#### [TASK DIRECTIONS]
Every line in the data below has to be repeated exactly; no picture belongs in the result.

**** SUPPLIED DATA ****

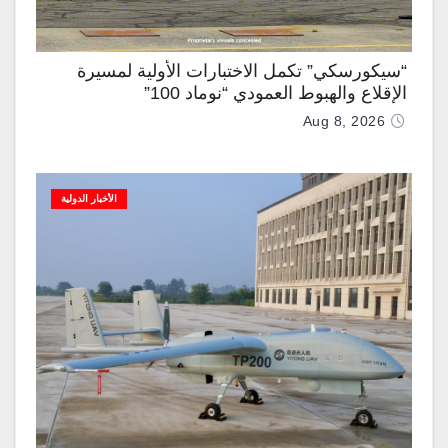
“سيكورسكي” تكمل الاختبارات الأولية لمسيرة
الإقلاع والهبوط العمودي “نوماد 100”
Aug 8, 2026
الأخبار الدولية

****

#### [SOLUTION]
“سيكورسكي” تكمل الاختبارات الأولية لمسيرة
الإقلاع والهبوط العمودي “نوماد 100”
Aug 8, 2026
الأخبار الدولية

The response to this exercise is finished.